Ciò è ancora più vero, e per certi versi incomprensibile, proprio in quelle aree del mondo dove la natura è stata più munifica e, di conseguenza, dovrebbe essere ricompensata con comportamenti più virtuosi, ed invece prosegue lo sfruttamento del suolo e del sottosuolo, la produzione di inquinamento atmosferico, idrico e terrestre.
La temperatura sulla terra mostra chiari segni di una crescita al momento irreversibile, se non si frena la produzione dei gas serra, che determinano la presenza di una cappa di umidità che arriva addirittura a mettere in pericolo le calotte artiche ed i grandi ghiacciai.
Il livello degli oceani s’innalza e con esso il rischio che tante aree possano andare nel breve sott’acqua, facendo sparire paesaggi incantevoli, obbligando così popolazioni già segnate dalla miseria ad emigrare verso zone del pianeta che garantiscono la loro sopravvivenza.
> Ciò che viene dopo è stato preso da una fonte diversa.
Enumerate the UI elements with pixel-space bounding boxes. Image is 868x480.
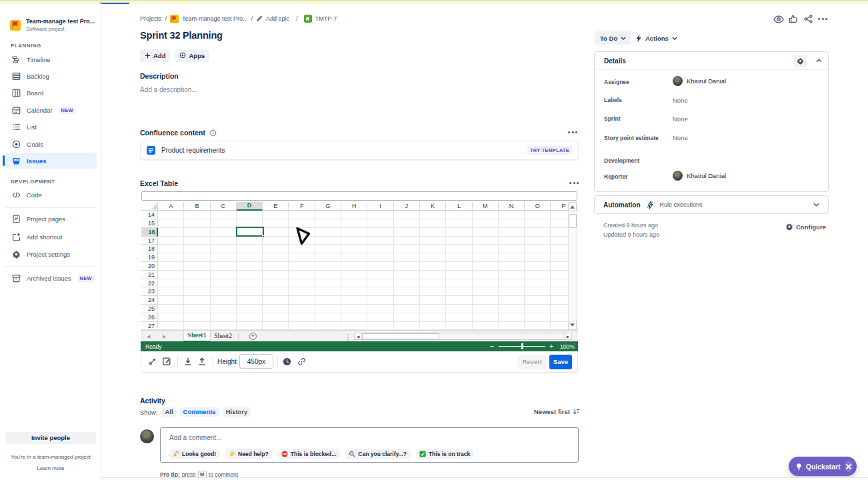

Stranamente, questa massa di vapore acqueo prodotto da un’evaporazione sensazionale delle acque terrestri non si traduce, come si potrebbe immaginare, in precipitazioni che aumentino la disponibilità di acqua sia potabile che per gli usi agricoli e industriali. Le piogge, per esempio, anche alle latitudini dove in passato non esistevano le condizioni climatiche proprie di quelle tropicali, hanno acquisito le caratteristiche monsoniche per quantità e violenza. Il risultato è che anche laddove l’acqua sembrava inesauribile si osservano fenomeni di penuria aggravata da una scarsa qualità della manutenzione degli impianti di raccolta e distribuzione. Un vero disastro cui si aggiunge la contemporanea crescita delle aree terrestri desertificate per una siccità permanente, che è causa di fughe di massa da parte di quelle popolazioni che vedono il loro futuro precluso.
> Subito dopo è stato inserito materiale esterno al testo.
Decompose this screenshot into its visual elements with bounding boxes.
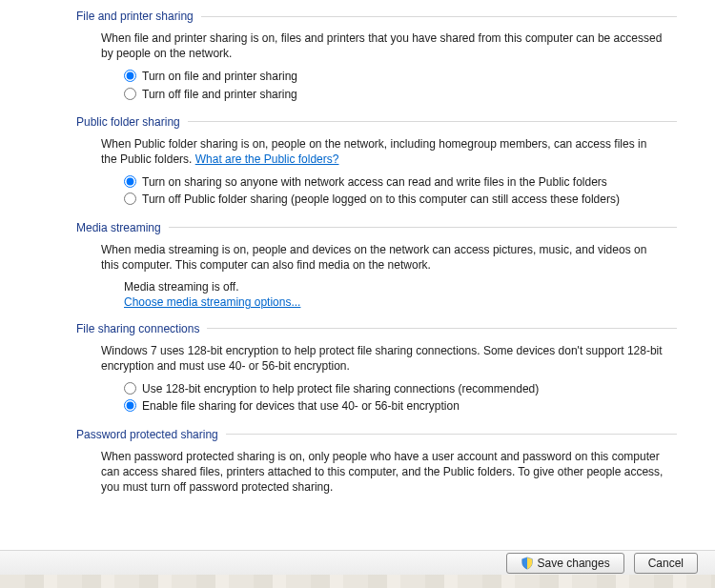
public-folders-link[interactable]: What are the Public folders? <box>195 152 339 166</box>
media-status-block: Media streaming is off. Choose media str… <box>124 280 677 309</box>
settings-content: File and printer sharing When file and p… <box>0 0 715 550</box>
section-description: When password protected sharing is on, o… <box>101 449 665 496</box>
section-title: Password protected sharing <box>76 428 226 441</box>
radio-input[interactable] <box>124 193 136 205</box>
save-changes-button[interactable]: Save changes <box>506 553 624 574</box>
radio-label: Turn off Public folder sharing (people l… <box>142 192 620 207</box>
section-header: File and printer sharing <box>76 10 677 23</box>
section-public-folder-sharing: Public folder sharing When Public folder… <box>76 115 677 208</box>
option-4056bit-encryption[interactable]: Enable file sharing for devices that use… <box>124 398 677 414</box>
radio-label: Turn on file and printer sharing <box>142 69 297 84</box>
section-header: Public folder sharing <box>76 115 677 129</box>
divider <box>201 16 677 17</box>
option-turn-off-file-printer[interactable]: Turn off file and printer sharing <box>124 87 677 102</box>
desc-text: When Public folder sharing is on, people… <box>101 137 646 166</box>
radio-input[interactable] <box>124 88 136 100</box>
radio-input[interactable] <box>124 382 136 395</box>
divider <box>188 121 677 122</box>
options-group: Turn on file and printer sharing Turn of… <box>124 69 677 101</box>
section-file-printer-sharing: File and printer sharing When file and p… <box>76 10 677 102</box>
button-label: Save changes <box>538 557 610 570</box>
section-description: Windows 7 uses 128-bit encryption to hel… <box>101 343 665 374</box>
option-turn-off-public-sharing[interactable]: Turn off Public folder sharing (people l… <box>124 192 677 207</box>
radio-label: Turn on sharing so anyone with network a… <box>142 174 607 190</box>
section-description: When file and printer sharing is on, fil… <box>101 30 665 61</box>
radio-label: Turn off file and printer sharing <box>142 87 297 102</box>
radio-input[interactable] <box>124 399 136 412</box>
option-turn-on-file-printer[interactable]: Turn on file and printer sharing <box>124 69 677 84</box>
radio-label: Use 128-bit encryption to help protect f… <box>142 381 539 396</box>
section-media-streaming: Media streaming When media streaming is … <box>76 221 677 309</box>
button-label: Cancel <box>648 557 684 570</box>
section-title: Public folder sharing <box>76 115 188 129</box>
divider <box>226 434 677 435</box>
cancel-button[interactable]: Cancel <box>634 553 698 574</box>
section-description: When media streaming is on, people and d… <box>101 242 665 273</box>
section-header: File sharing connections <box>76 322 677 335</box>
radio-label: Enable file sharing for devices that use… <box>142 398 460 414</box>
divider <box>207 328 677 329</box>
button-bar: Save changes Cancel <box>0 550 715 575</box>
radio-input[interactable] <box>124 175 136 188</box>
section-title: File sharing connections <box>76 322 207 335</box>
options-group: Use 128-bit encryption to help protect f… <box>124 381 677 414</box>
section-description: When Public folder sharing is on, people… <box>101 136 665 167</box>
divider <box>169 227 677 228</box>
section-header: Password protected sharing <box>76 428 677 441</box>
media-options-link[interactable]: Choose media streaming options... <box>124 295 300 309</box>
section-password-protected-sharing: Password protected sharing When password… <box>76 428 677 496</box>
media-status: Media streaming is off. <box>124 280 677 294</box>
radio-input[interactable] <box>124 70 136 82</box>
section-title: Media streaming <box>76 221 169 234</box>
section-header: Media streaming <box>76 221 677 234</box>
options-group: Turn on sharing so anyone with network a… <box>124 174 677 207</box>
option-128bit-encryption[interactable]: Use 128-bit encryption to help protect f… <box>124 381 677 396</box>
window-bottom-edge <box>0 575 715 588</box>
section-file-sharing-connections: File sharing connections Windows 7 uses … <box>76 322 677 415</box>
shield-icon <box>521 557 534 570</box>
section-title: File and printer sharing <box>76 10 201 23</box>
option-turn-on-public-sharing[interactable]: Turn on sharing so anyone with network a… <box>124 174 677 190</box>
L’Organizzazione Mondiale della Sanità aveva stabilito, in un Patto del 1966 tra i Paesi più ricchi della Terra ed i più poveri, che acqua e cibo venissero considerati diritti umani e per questo garantiti almeno per 40 litri di acqua pro capite, limite minimo per lo sradicamento di fame, malnutrizione e sete. Papa Francesco nell’enciclica “Laudato sì“, salita agli onore della cronaca per la forza con cui denunciava le disuguaglianze esistenti in fatto di diritto al cibo ed all’acqua, fece intendere ai governanti dei Paesi più ricchi che non saremmo stati mai solidali e giusti se nelle decisioni future non ci fosse stata l’equiparazione di più di due miliardi di persone agli standard della popolazione più ricca.
Infatti, al n. 51 della Laudato sì, si legge: “L’inequità non colpisce solo gli individui, ma Paesi interi, e obbliga a pensare ad un’etica delle relazioni internazionali. C’è infatti un vero “debito ecologico”, soprattutto tra il Nord e il Sud, connesso a squilibri commerciali con conseguenze in ambito ecologico, come pure all’uso sproporzionato delle risorse naturali compiuto storicamente da alcuni Paesi”.